Now I had a way to take a series of tweets, and extract location data from them. I did the same thing with the location information from the Twitter user’s profile page – I could have gotten this via the Twitter API but it would cost one query per user, and Twitter limits requests to 100/hour, so I went the quick and dirty way and scraped this information from HTML. This gave me a pair of location points that could be placed on a map. This was reasonably easy with some assistance from the very informative map projection pages on Wolfram MathWorld.

I’ll admit it took some time to get the whole thing working the way that I wanted it to, but Processing is a perfect environment for this kind of project – bringing in data, implementing 3D, exporting to video – it’s all relatively easy.
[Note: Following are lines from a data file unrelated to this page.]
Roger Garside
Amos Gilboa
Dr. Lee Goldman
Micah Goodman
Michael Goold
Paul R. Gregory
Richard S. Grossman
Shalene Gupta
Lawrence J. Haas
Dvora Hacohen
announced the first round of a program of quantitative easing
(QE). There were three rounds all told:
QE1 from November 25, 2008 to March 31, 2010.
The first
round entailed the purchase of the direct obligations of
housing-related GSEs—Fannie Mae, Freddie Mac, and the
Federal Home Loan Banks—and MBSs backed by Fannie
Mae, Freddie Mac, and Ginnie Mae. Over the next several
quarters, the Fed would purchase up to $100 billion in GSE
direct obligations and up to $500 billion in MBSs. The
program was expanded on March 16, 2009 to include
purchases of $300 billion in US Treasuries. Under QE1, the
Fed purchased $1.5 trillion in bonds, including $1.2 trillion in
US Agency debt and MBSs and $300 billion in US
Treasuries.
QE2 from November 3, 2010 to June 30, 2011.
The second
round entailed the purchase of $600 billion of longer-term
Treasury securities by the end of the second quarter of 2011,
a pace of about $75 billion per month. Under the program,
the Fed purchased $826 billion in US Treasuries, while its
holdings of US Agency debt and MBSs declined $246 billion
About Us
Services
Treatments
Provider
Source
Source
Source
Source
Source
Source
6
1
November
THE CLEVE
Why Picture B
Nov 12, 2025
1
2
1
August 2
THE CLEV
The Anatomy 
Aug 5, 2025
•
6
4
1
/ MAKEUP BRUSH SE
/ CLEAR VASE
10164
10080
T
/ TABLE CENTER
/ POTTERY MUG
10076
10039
Here’s a render from the system, showing about 36 hours of Twitter-harvested travel:

Just Landed – 36 Hours from blprnt on Vimeo.

And another, earlier render showing just 4 hours but running a bit slower (I like this pace a lot better – but not the files size of the 36 hour video rendered at this speed!!)

Just Landed – Test Render (4 hrs) from blprnt on Vimeo.

Now, I realize this is a far stretch from a working model to predict epidemics. But, it sure does look cool. I also I think it will be a good base for some more interesting work. Of course, as always, I’d love to hear your feedback and suggestions.